To maintain the original startup culture, they created the Perkbox Culture Book, which is filled with all the fun elements that make working at the company unique. The book shows photos from the office as well as stories from the team and partners who describe what constitutes happiness for them and how they view being part of the organisation.
Additionally, the organisation holds regular company-wide events, “so that everybody knows the direction we are going and understands the role they play within the decision processes.”
Perkbox tries to allow people to do what they love. “What you love doing is not necessarily what the company needs. But we try to the full extent to allow people to follow their own path.”
Not surprisingly, every employee uses the Perkbox platform for perks such as free monthly coffees, free movies from Wuaki.TV, childcare vouchers, and the popular yoga sessions in the office!
The same applies to the reward and recognition system. Each manager gets a budget every month which they use to reward their team members when they do an excellent job. Every three months they give awards that are aligned to the company’s values: ‘Work hard, play harder’; ‘Test it, try it, make it happen’; ‘Not a job, a family’; ‘Above and beyond’; and ‘We don’t know it’s impossible.’ Employees have received badges including Sales Superstar, Employee of the Month, Beyond the call of Duty, Champion, Social Butterfly and Nice one!

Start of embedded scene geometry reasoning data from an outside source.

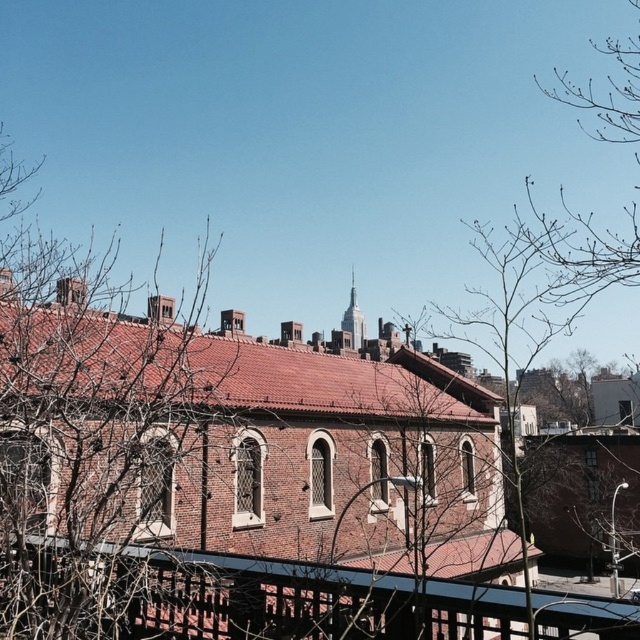 Who is taller, bare branches at left or smooth glass spire at upper center?

bare branches at left is taller.

Who is more distant from viewer, [134,419] or [344,316]?

The point [344,316] is behind.

The image size is (640, 640). I want to click on bare branches at left, so click(x=90, y=435).

Identify the location of bare branches at left. (90, 435).

Does point (154, 609) come behind point (352, 296)?

No, (154, 609) is closer to viewer.

Does brown wooden rail at center have a lesser height compared to smooth glass spire at upper center?

Indeed, brown wooden rail at center has a lesser height compared to smooth glass spire at upper center.

Is point (305, 576) less distant than point (344, 324)?

Yes, it is.

I want to click on brown wooden rail at center, so click(308, 600).

In the scene shown: Who is shorter, bare branches at left or brown wooden rail at center?

brown wooden rail at center is shorter.

Who is more distant from viewer, (97, 372) or (40, 540)?

Point (97, 372)

In order to click on bare branches at left in this screenshot , I will do `click(90, 435)`.

In order to click on bare branches at left in this screenshot , I will do `click(90, 435)`.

Current plans – integration
Right now Perkbox is working to integrate its technology with other enterprise tools. The idea is to help companies deliver rewards and recognition in an easy and human way. “We want to let organisations automate rewards and recognition for things like long-service awards, birthdays, exercise, learning and development, or sales performance,” says Sahgal.

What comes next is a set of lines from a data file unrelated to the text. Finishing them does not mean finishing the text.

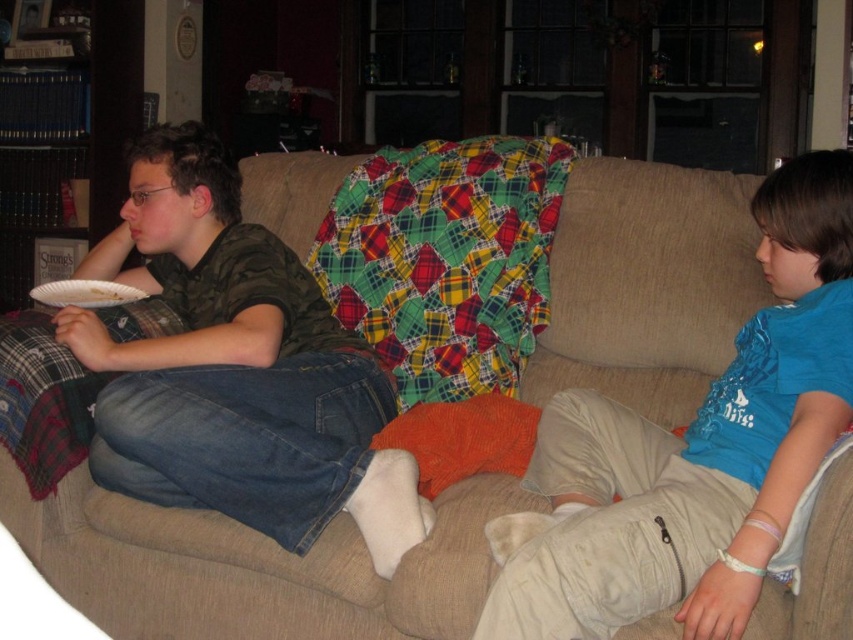 Question: In this image, where is blue cotton shirt at right located relative to white paper plate at left?

Choices:
 (A) right
 (B) left

Answer: (A)

Question: Does blue cotton shirt at right appear on the right side of white paper plate at left?

Choices:
 (A) yes
 (B) no

Answer: (A)

Question: Considering the real-world distances, which object is farthest from the matte green shirt at left?

Choices:
 (A) white paper plate at left
 (B) blue cotton shirt at right

Answer: (B)

Question: Which object appears farthest from the camera in this image?

Choices:
 (A) matte green shirt at left
 (B) white paper plate at left

Answer: (B)

Question: In this image, where is matte green shirt at left located relative to white paper plate at left?

Choices:
 (A) left
 (B) right

Answer: (B)

Question: Which point is closer to the camera?

Choices:
 (A) (807, 179)
 (B) (86, 280)

Answer: (A)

Engagement – a top priority
Sahgal doesn’t end the conversation without offering three simple yet useful tips: “The first step to improving your recognition system is understanding that there is a problem. If you have not identified the problem first, then it is very difficult to change anything even with the best technology.”
Secondly, “bring cultural change by understanding that your people should be a top priority in the company. If you get to that point, then you are on a very good path.”
Finally, “figure out how to create the project and how to monitor the results. If you treat engagement as a fluffy project, you get no where”.